Task description -
Your task is to find every line of the data that holds the string "domain" and copy it.
==== Exercise input ====
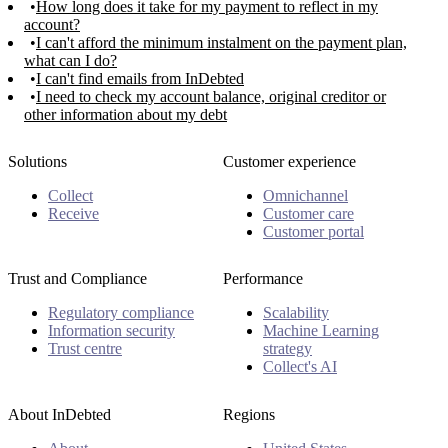
How long does it take for my payment to reflect in my
account?
I can't afford the minimum instalment on the payment plan,
what can I do?
I can't find emails from InDebted
I need to check my account balance, original creditor or
other information about my debt
Solutions
Customer experience
Collect
Omnichannel
Receive
Customer care
Customer portal
Trust and Compliance
Performance
Regulatory compliance
Scalability
Information security
Machine Learning
Trust centre
strategy
Collect's AI
About InDebted
Regions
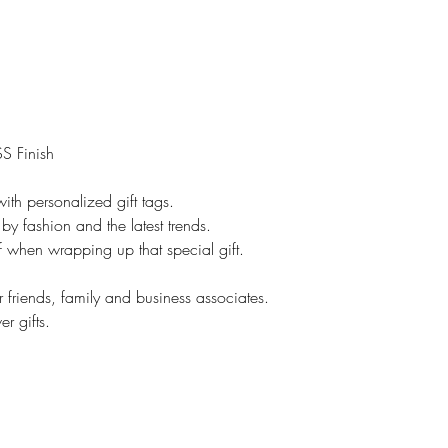
However, if it is cu
No returns.
On customized items
immediately if it is
Please check your o
### All Devices disp
S Finish
Therefore, colors o
slightly than those 
ith personalized gift tags.
*****Please contac
by fashion and the latest trends.
leaving feedback. If
lf when wrapping up that special gift.
be addressed, pleas
make you happy.
r friends, family and business associates.
Proofs are only sent 
r gifts.
NOT sent on all ite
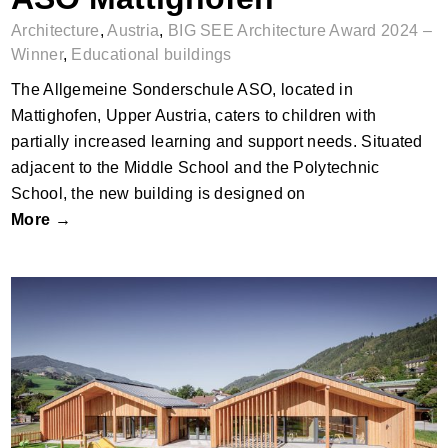
Architecture
,
Austria
,
BIG SEE Architecture Award 2024 –
Winner
,
Educational buildings
The Allgemeine Sonderschule ASO, located in
Mattighofen, Upper Austria, caters to children with
partially increased learning and support needs. Situated
adjacent to the Middle School and the Polytechnic
School, the new building is designed on
More →
Kinderkrippe Schladming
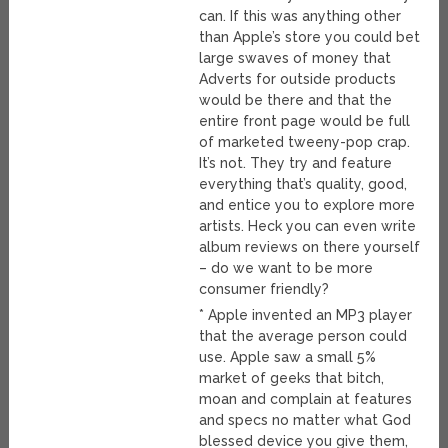
can. If this was anything other
than Apple’s store you could bet
large swaves of money that
Adverts for outside products
would be there and that the
entire front page would be full
of marketed tweeny-pop crap.
It’s not. They try and feature
everything that’s quality, good,
and entice you to explore more
artists. Heck you can even write
album reviews on there yourself
– do we want to be more
consumer friendly?
* Apple invented an MP3 player
that the average person could
use. Apple saw a small 5%
market of geeks that bitch,
moan and complain at features
and specs no matter what God
blessed device you give them,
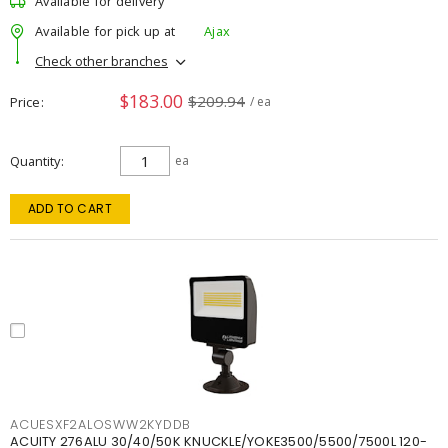
Available for delivery
Available for pick up at
Ajax
Check other branches
$183.00
$209.94
Price
/ ea
Quantity
ea
ADD TO CART
ACUESXF2ALOSWW2KYDDB
ACUITY 276ALU 30/40/50K KNUCKLE/YOKE3500/5500/7500L 120-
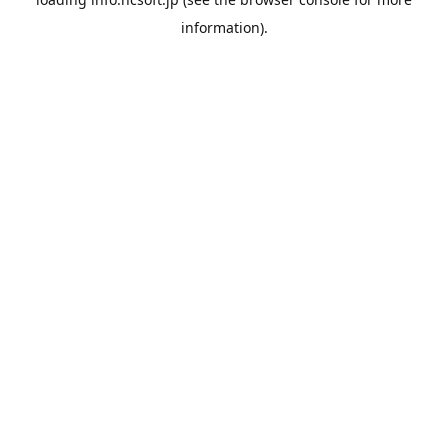
information).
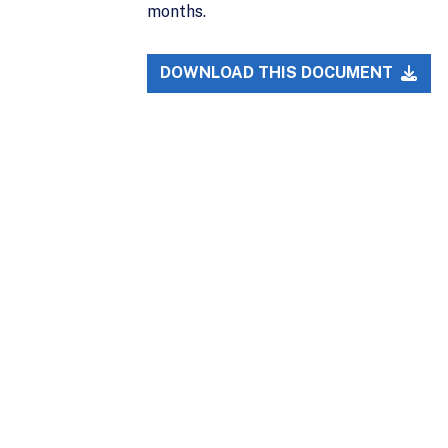
months.
DOWNLOAD THIS DOCUMENT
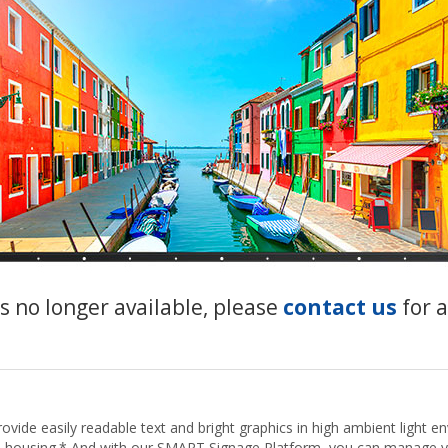
s no longer available, please
contact us
for 
ide easily readable text and bright graphics in high ambient light e
zed housing.* And with our SMART Signage Platform, you can manage y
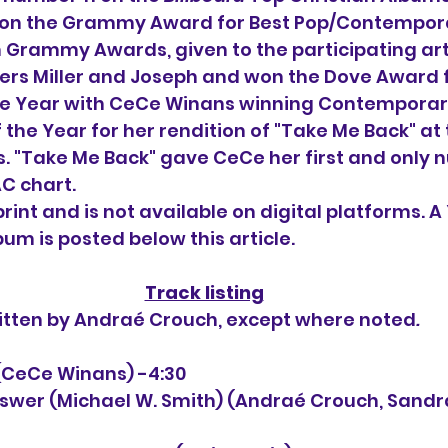
won the Grammy Award for Best Pop/Contempora
 Grammy Awards, given to the participating art
ers Miller and Joseph and won the Dove Award f
he Year with CeCe Winans winning Contemporar
the Year for her rendition of "Take Me Back" at 
 "Take Me Back" gave CeCe her first and only 
AC chart.
 print and is not available on digital platforms. A
lbum is posted below this article.
Track listing
itten by 
Andraé Crouch, except where noted
.
k (CeCe Winans) -4:30
Answer (Michael W. Smith) (
Andraé Crouch, Sandr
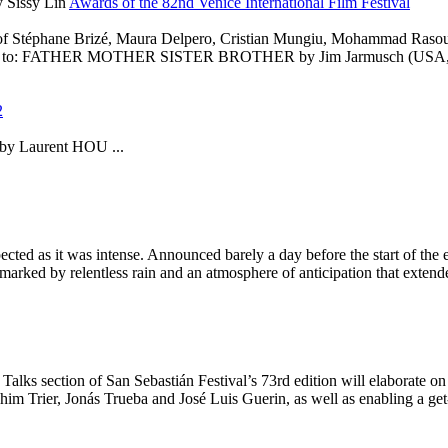
 Sissy Lin
Awards of the 82nd Venice International Film Festival
Stéphane Brizé, Maura Delpero, Cristian Mungiu, Mohammad Rasoulof
 Film to: FATHER MOTHER SISTER BROTHER by Jim Jarmusch (US
2
 by Laurent HOU ...
cted as it was intense. Announced barely a day before the start of the e
marked by relentless rain and an atmosphere of anticipation that extend
on of San Sebastián Festival’s 73rd edition will elaborate on the
im Trier, Jonás Trueba and José Luis Guerin, as well as enabling a get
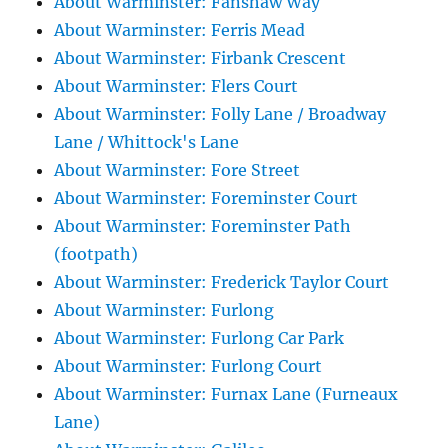
About Warminster: Fanshaw Way
About Warminster: Ferris Mead
About Warminster: Firbank Crescent
About Warminster: Flers Court
About Warminster: Folly Lane / Broadway
Lane / Whittock's Lane
About Warminster: Fore Street
About Warminster: Foreminster Court
About Warminster: Foreminster Path
(footpath)
About Warminster: Frederick Taylor Court
About Warminster: Furlong
About Warminster: Furlong Car Park
About Warminster: Furlong Court
About Warminster: Furnax Lane (Furneaux
Lane)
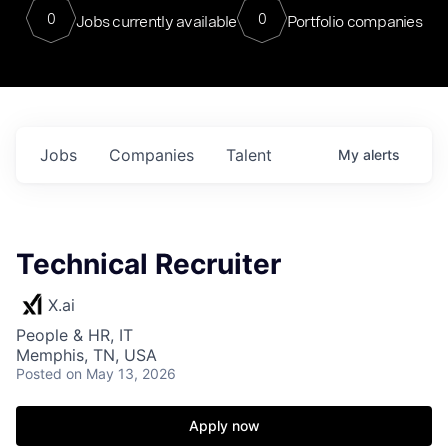
0
0
Jobs currently available
Portfolio companies
Jobs
Companies
Talent
My
alerts
Technical Recruiter
X.ai
People & HR, IT
Memphis, TN, USA
Posted
on May 13, 2026
Apply now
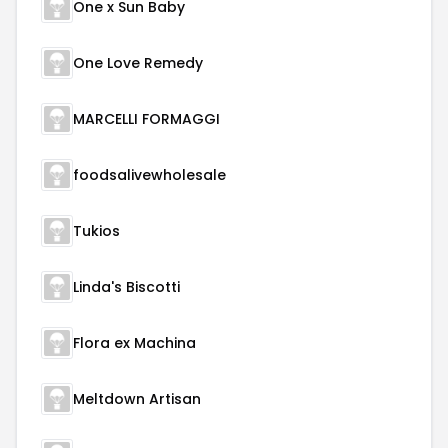
One x Sun Baby
One Love Remedy
MARCELLI FORMAGGI
foodsalivewholesale
Tukios
Linda's Biscotti
Flora ex Machina
Meltdown Artisan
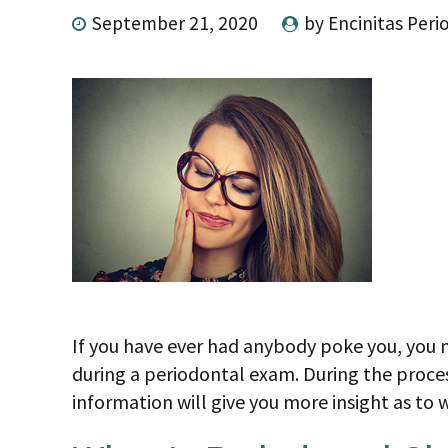
September 21, 2020
by Encinitas Peri
If you have ever had anybody poke you, you m
during a periodontal exam. During the proc
information will give you more insight as to 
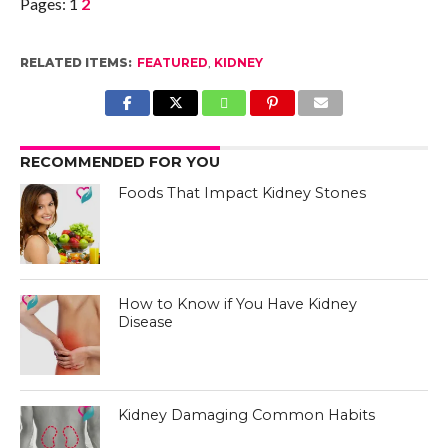
Pages:
1
2
RELATED ITEMS:
FEATURED
,
KIDNEY
RECOMMENDED FOR YOU
Foods That Impact Kidney Stones
How to Know if You Have Kidney
Disease
Kidney Damaging Common Habits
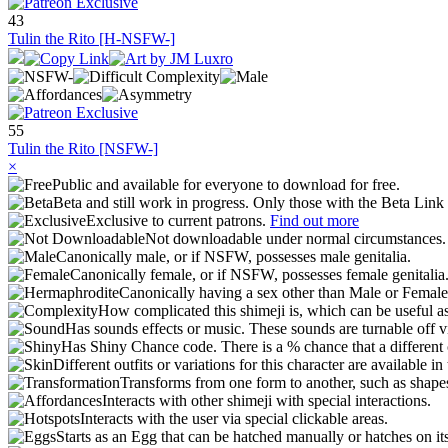
43
Tulin the Rito [H-NSFW-]
55
Tulin the Rito [NSFW-]
×
Public and available for everyone to download for free.
Beta and still work in progress. Only those with the Beta Link 
Exclusive to current patrons.
Find out more
Not downloadable under normal circumstances
Canonically male, or if NSFW, possesses male genitalia.
Canonically female, or if NSFW, possesses female genitalia
Canonically having a sex other than Male or Female
How complicated this shimeji is, which can be useful a
Has sounds effects or music. These sounds are turnable off v
Has Shiny Chance code. There is a % chance that a different 
Different outfits or variations for this character are available 
Transforms from one form to another, such as shapes
Interacts with other shimeji with special interactions.
Interacts with the user via special clickable areas.
Starts as an Egg that can be hatched manually or hatches on it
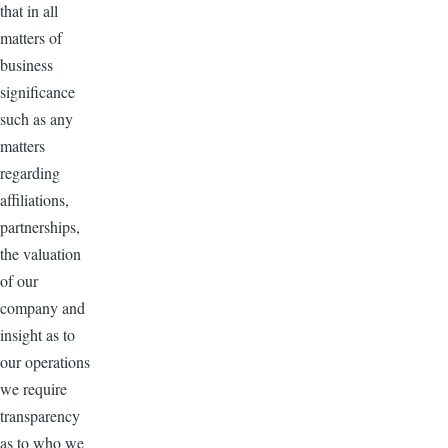
that in all
matters of
business
significance
such as any
matters
regarding
affiliations,
partnerships,
the valuation
of our
company and
insight as to
our operations
we require
transparency
as to who we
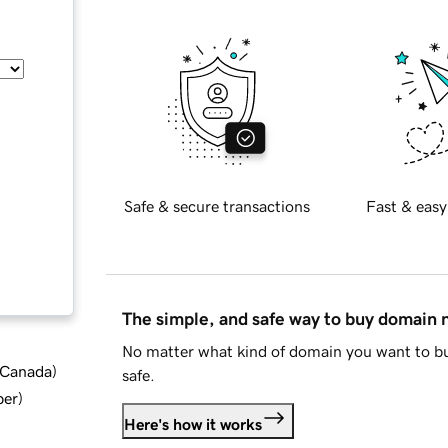
Safe & secure transactions
Fast & easy
The simple, and safe way to buy domain
No matter what kind of domain you want to bu
d Canada
)
safe.
ber
)
Here's how it works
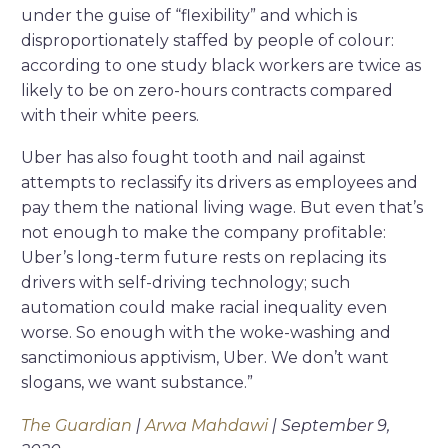
under the guise of “flexibility” and which is
disproportionately staffed by people of colour:
according to one study black workers are twice as
likely to be on zero-hours contracts compared
with their white peers.
Uber has also fought tooth and nail against
attempts to reclassify its drivers as employees and
pay them the national living wage. But even that’s
not enough to make the company profitable:
Uber’s long-term future rests on replacing its
drivers with self-driving technology; such
automation could make racial inequality even
worse. So enough with the woke-washing and
sanctimonious apptivism, Uber. We don’t want
slogans, we want substance.”
The Guardian
|
Arwa Mahdawi
| September 9,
====
Answer box -
The simple, and safe way to buy domain
No matter what kind of domain you want to bu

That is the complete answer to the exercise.